This script parses a string representation of a filesystem structure into a tree-like directory structure.
The 'Node' class represents a node in this tree, which can be either a file or a folder. Files cannot have
children, while folders can.
The 'DirectoryTree' class contains a single root folder from which all other files/folders can be reached.

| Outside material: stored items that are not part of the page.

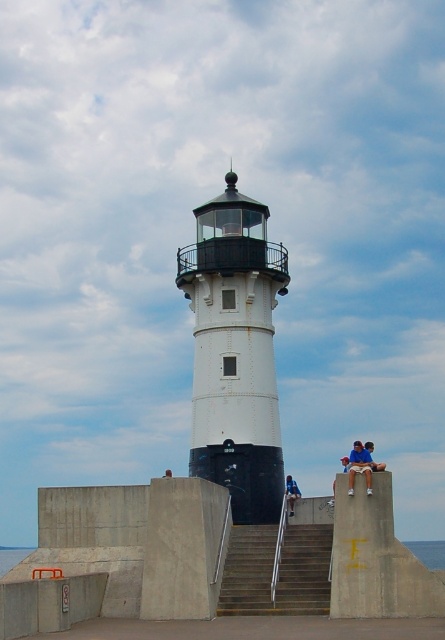 Is white matte/lightweight tower at center further to camera compared to blue denim jeans at lower center?

That is False.

Can you confirm if white matte/lightweight tower at center is taller than blue denim jeans at lower center?

Yes.

Who is more distant from viewer, [259,500] or [295,493]?

Point [295,493]

Locate an element on the screen. white matte/lightweight tower at center is located at coordinates (235, 352).

Does concrete stairs at center have a smaller size compared to blue cotton shirt at right?

Correct, concrete stairs at center occupies less space than blue cotton shirt at right.

Who is more distant from viewer, (231, 576) or (356, 458)?

The point (356, 458) is behind.

Identify the location of concrete stairs at center. (279, 570).

Does white matte/lightweight tower at center lie behind blue cotton shirt at right?

Yes, it is.

Between point (242, 472) and point (352, 464), which one is positioned in front?

Point (352, 464) is in front.

This screenshot has height=640, width=445. In order to click on white matte/lightweight tower at center in this screenshot , I will do `click(235, 352)`. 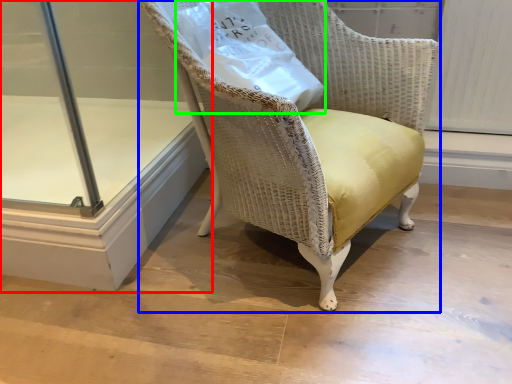 Question: Which object is positioned closest to glass door (highlighted by a red box)? Select from chair (highlighted by a blue box) and paper bag (highlighted by a green box).

Choices:
 (A) chair
 (B) paper bag

Answer: (A) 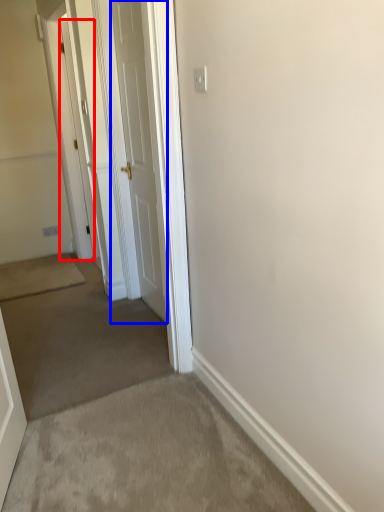 Question: Which object appears closest to the camera in this image, door (highlighted by a red box) or door (highlighted by a blue box)?

Choices:
 (A) door
 (B) door

Answer: (B) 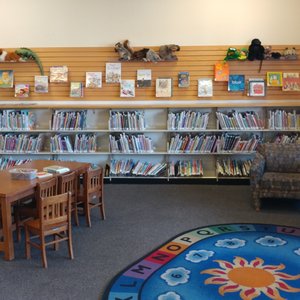 I want to click on sofa arm, so click(257, 166). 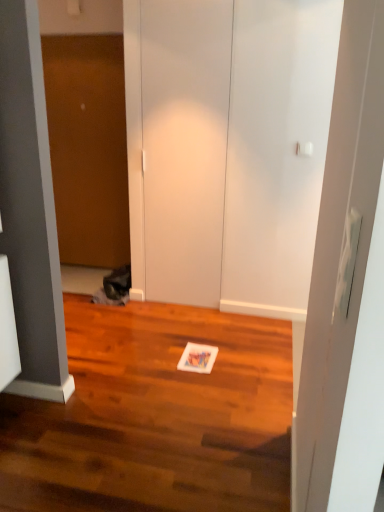 Locate an element on the screen. The height and width of the screenshot is (512, 384). empty space that is ontop of wooden door at left, the second door from the front is located at coordinates (78, 36). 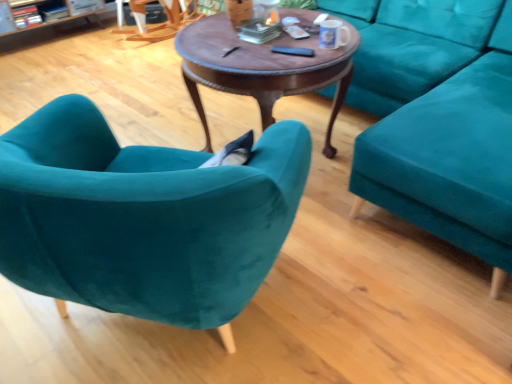 The width and height of the screenshot is (512, 384). I want to click on vacant space situated on the left part of wooden rocking chair at upper left, so click(x=92, y=44).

The 'parse_tree_to_filesystem' function uses OpenAI's GPT-3 model to convert a string representation of a
directory tree into a 'DirectoryTree' object. This object can then be manipulated programmatically as needed,
with methods such as 'print_paths' available for convenience.
Please note: Recursive models currently work if they are wrapped by a non-recursive one. This is why we are
passing a 'DirectoryTree' (which contains a single 'Node') as the function call, not a 'Node' directly. This
is due to a limitation in how Pydantic generates schemas for recursive objects, which creates
'dict_keys(['$ref', 'definitions'])'. Instead of writing a resolver for such references, we can simply wrap the
recursive class in a non-recursive one so the function_call class never has a cyclic reference.
Example usage:
>>> root = parse_tree_to_filesystem(
... '''
... root
... ├── folder1
... │ ├── file1.txt
... │ └── file2.txt
... └── folder2
... ├── file3.txt
... └── subfolder1
... └── file4.txt
... '''
... )
>>> root.print_paths()
# Expected output:
# >>> root NodeType.FOLDER
# >>> root/folder1 NodeType.FOLDER
# >>> root/folder1/file1.txt NodeType.FILE
# >>> root/folder1/file2.txt NodeType.FILE
# >>> root/folder2 NodeType.FOLDER
# >>> root/folder2/file3.txt NodeType.FILE
# >>> root/folder2/subfolder1 NodeType.FOLDER
# >>> root/folder2/subfolder1/file4.txt NodeType.FILE
"""
import openai
import enum
from pydantic import Field
from typing import List
from openai_function_call import OpenAISchema
from tenacity import retry, stop_after_attempt
class NodeType(str, enum.Enum):
"""Enumeration representing the types of nodes in a filesystem."""
FILE = "file"
FOLDER = "folder"
class Node(OpenAISchema):
"""
Class representing a single node in a filesystem. Can be either a file or a folder.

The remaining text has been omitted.